Many naturally occurring proteins have been explored as biomaterials and in this protein you will design and construct new materials using proteins from fish eyes. You will then assess the performance of these new materials in regards to their material properties and cellular response.
Experience with proteins and/or cell culture would be useful but is not necessary.
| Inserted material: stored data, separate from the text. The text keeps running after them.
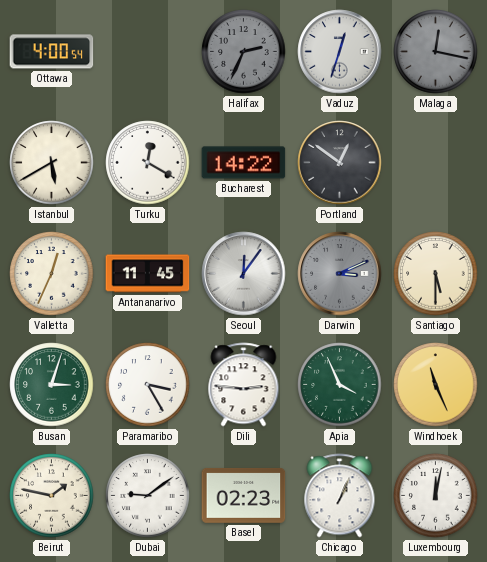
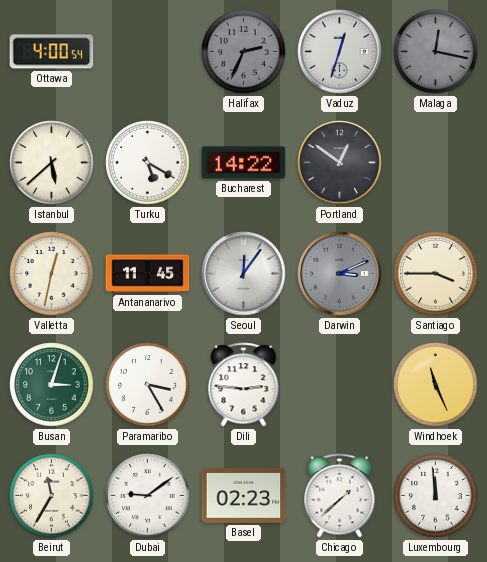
Istanbul: 5:40 -> 5:38
Turku: 12:20 -> 5:20
Valletta: 12:34 -> 12:32
Santiago: 5:30 -> 3:45
Apia: 3:56 -> none
Beirut: 1:47 -> 11:35
Chicago: 1:04 -> 1:38
Luxembourg: 12:02 -> 11:59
Assessment of the effects of selected emerging micro-contaminants using the zebrafish embryo toxicity test
Project code: SCI015
Aim of Project:
To assess the effects of emerging contaminants such as pharmaceuticals and personal care products (PPCPs) using the zebrafish FET test, a more ethically acceptable method than the use of whole fish. The results generated by this research will contribute to an overarching study assessing the risks of micro-contaminants on New Zealand’s unique environments. Researching effects of chemicals produced externally and released into the natural environment is important, both nationally and globally. The intensification of industrial activities and increasing human densities lead to the release of a range of chemicals that may potentially lead to detrimental impacts on receiving ecosystems’ functions. It is important to provide information on the fate and effects of those chemicals so that appropriate management actions are triggered to minimise risks.
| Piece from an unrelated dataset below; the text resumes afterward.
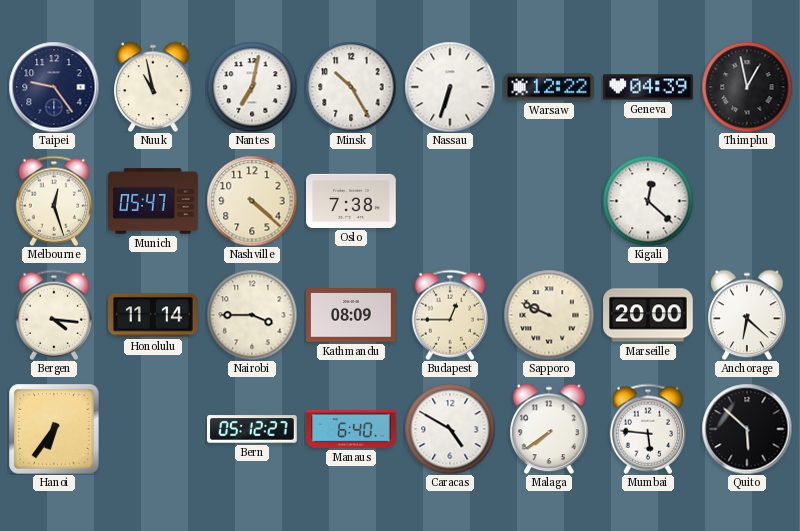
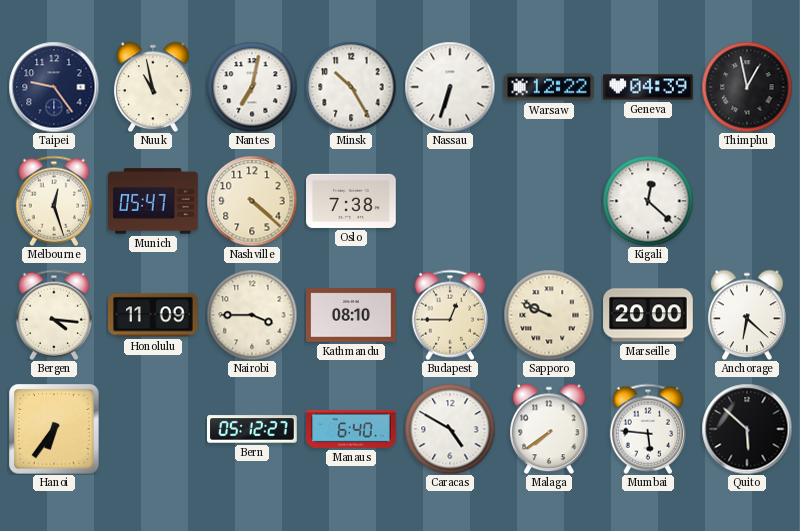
Honolulu: 11:14 -> 11:09
Kathmandu: 08:09 -> 08:10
Key Techniques/Skills the student will learn
- Familiarise with the general husbandry of zebrafish and conducting the Fish Embryo Toxicity (FET) test;
- Use the FET assay to assess the toxicity of chloroxylenol and triclosan (two anti-microbial agents), bisphenol-A (a plasticiser with endocrine activity), and the antibiotic ciprofloxacin individually and in mixtures with 3,4-dichloroaniline as the standard positive control;
- Sewage and biosolids extract samples (from on-going research at the Cawthron Institute) containing the above contaminants will be tested and compared with the results from individual chemicals;
- A preliminary risk assessment of those micro-contaminants on the receiving environment will be estimated using the zebrafish FET data.
Development of a toxicity test using the New Zealand pelagic copepod Gladioferens pectinatus
Aim of the project:
To develop and validate a toxicity test in a pelagic copepod species based on the production of neonates. The assay will be used to characterise the impacts of pollutants on this estuarine species.
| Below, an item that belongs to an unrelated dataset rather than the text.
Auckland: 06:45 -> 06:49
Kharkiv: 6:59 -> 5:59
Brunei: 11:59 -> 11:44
Key Techniques/Skills the student will learn
- Familiarise with the general husbandry of copepods and conducting toxicity tests;
- Basic knowledge of chemical dilutions and handling of microscope;
- Use the test to assess the toxicity of emerging contaminants: chloroxylenol and triclosan (two anti-microbial agents), bisphenol-A (a plasticiser with endocrine activity);
- A preliminary risk assessment of those micro-contaminants on the receiving environment will be estimated by deriving ANZECC water quality guideline threshold values.
How does feeding sugar-water to tui affect bird communities and pollination?
Project code: SCI017
We know that people feeding bread and seed to birds encourages exotic birds like sparrows and doves, but what are the effects of feeding sugar water in backyards? The summer student will explore issues associated with feeding sugar water to birds (primarily tui), such as changes in the bird community, and effects on pollination services performed by birds. Skills gained will include: surveys, bird observations, experimental design, analysis.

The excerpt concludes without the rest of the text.